Alexey Lutsenko wins, Houle (on his right) finishes 4th
Over 50 riders came over the top of the Cauberg for the final sprint, with Houle admitting that he went too early, at 200 metres. The Belgian rider Tom van Asbroeck hit the front with 100 metres to go, but was passed by Lutsenko on the left side of the road and Bryan Coquard (France) on the right. (Note: We have an interview with Hugo HERE)
"It went really well today. The race was 11 laps, and three guys broke away right from the start, so the race has started relatively quiet. Everyone was very nervous in the peloton, and there were a lot of crashes. With experience, we learned that it was important to sit back and be patient. The race really began with five laps to go. From that time, we went up to the front of the pack. As the race progressed, I felt better and better. It's been awhile since I had not race, so it took some time before finding my racing legs.”
“During the last four laps, I always found among the first ten in the last corner before the big hill before the line. Climbing the hill, I was not too fast and I easily rode down, keeping energy.”
“Antoine Duchesne gave me a good hand in positioning me throughout the race, and David Boily also did a great job, but he had some bad luck, crashing with four laps to go. It is too bad because he too was in great shape, and he could have been a key element in a win. Antoine gave everything he had. I knew I was in the hunt within the last three laps, and I was very relaxed. I did not waste any energy and kept everything I had for the finale.”
“The peloton regrouped with two kilometres to go, and in the last two kilometres I was sitting in fifth, behind the Belgians. With 250 metres, I told myself that I had to go. I was leading the pack at the 100m mark, but I broke down. However, I would not say I left too early. At first, I thought I could have won by going quicker, but I would certainly have been caught by the guys in the back. Everything happens so fast... I did the best I could and it was a great race.”

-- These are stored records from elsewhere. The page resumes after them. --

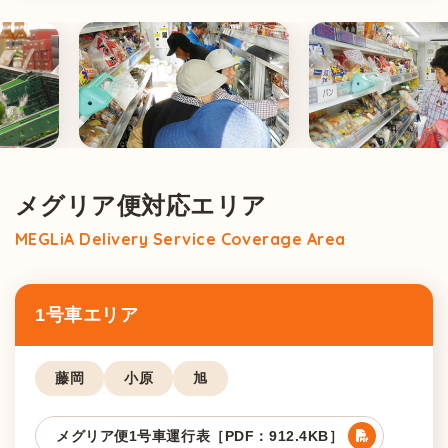
メグリア便対応エリア
MEGLiA Delivery Service Coverage Area
1号車エリア
藤岡
小原
旭
メグリア便1号車運行表［PDF：912.4KB］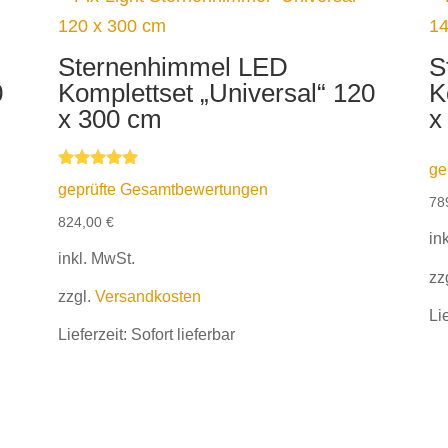
Sternenhimmel LED
S
0
Komplettset „Universal“ 120
K
x 300 cm
x
ge
Bewertet mit
geprüfte Gesamtbewertungen
5.00
78
von 5
824,00
€
in
inkl. MwSt.
zz
zzgl.
Versandkosten
Li
Lieferzeit:
Sofort lieferbar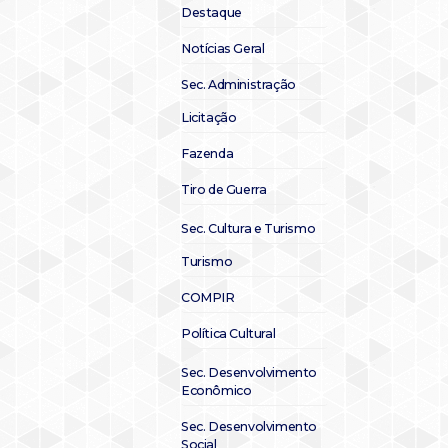
Destaque
Notícias Geral
Sec. Administração
Licitação
Fazenda
Tiro de Guerra
Sec. Cultura e Turismo
Turismo
COMPIR
Política Cultural
Sec. Desenvolvimento
Econômico
Sec. Desenvolvimento
Social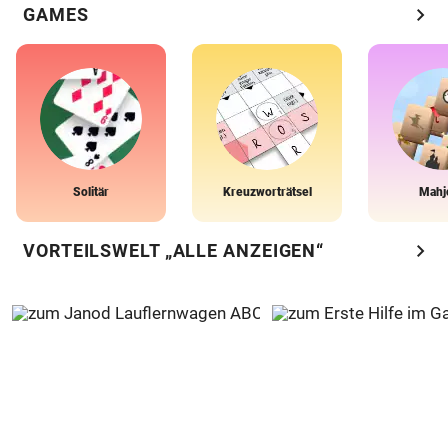
chevron_right
GAMES
Solitär
Kreuzworträtsel
Mahj
chevron_right
VORTEILSWELT „ALLE ANZEIGEN“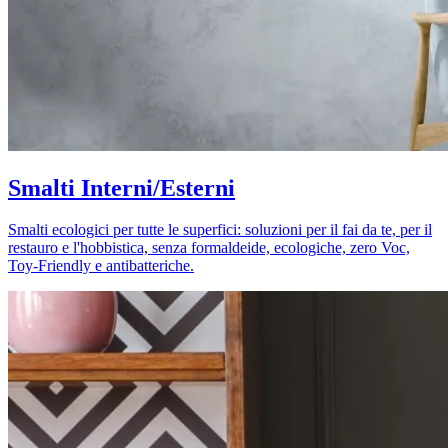
Smalti Interni/Esterni
Smalti ecologici per tutte le superfici: soluzioni per il fai da te, per il
restauro e l'hobbistica, senza formaldeide, ecologiche, zero Voc,
Toy-Friendly e antibatteriche.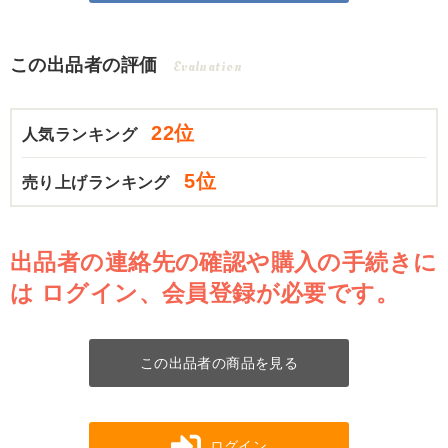
この出品者の評価
Evaluation
22位
人気ランキング
5位
売り上げランキング
出品者の連絡先の確認や購入の手続きに
は
ログイン、会員登録が必要です。
この出品者の商品を見る
ログイン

“At the World Championships, everyone wants to perform, and I managed to deliver a good performance today. I am very happy for me, for my Team SpiderTech, for Canada. Everyone knew that we were capable of doing something special, and this proves it. We are all proud to have been able to produce something.”
The women's 129 kilometre race started slowly, and was marred at the end of the second lap by a crash that took down 30 riders and held up many others, including Judith Arndt (Germany), riding her final race. Multiple attacks were neutralized by the strong Dutch, American and Italian squads, and it wasn't until the fifth (of eight) laps that a group of five broke away.
Amber Neben (USA), also in the final race of her career, was the main aggressor in the group, which also contained Rossella Ratto (Italy), Charlotte Becker (Germany), Rachel Neylan (Australia) and Anna van der Breggan (Netherlands). The gap increased as high as 30 seconds, but van der Breggan was just marking time for Vos, as was Ratto for defending champion Bronzini. Elisa Longo Borghini bridged across, putting two Italians at the front and shifting the dynamics.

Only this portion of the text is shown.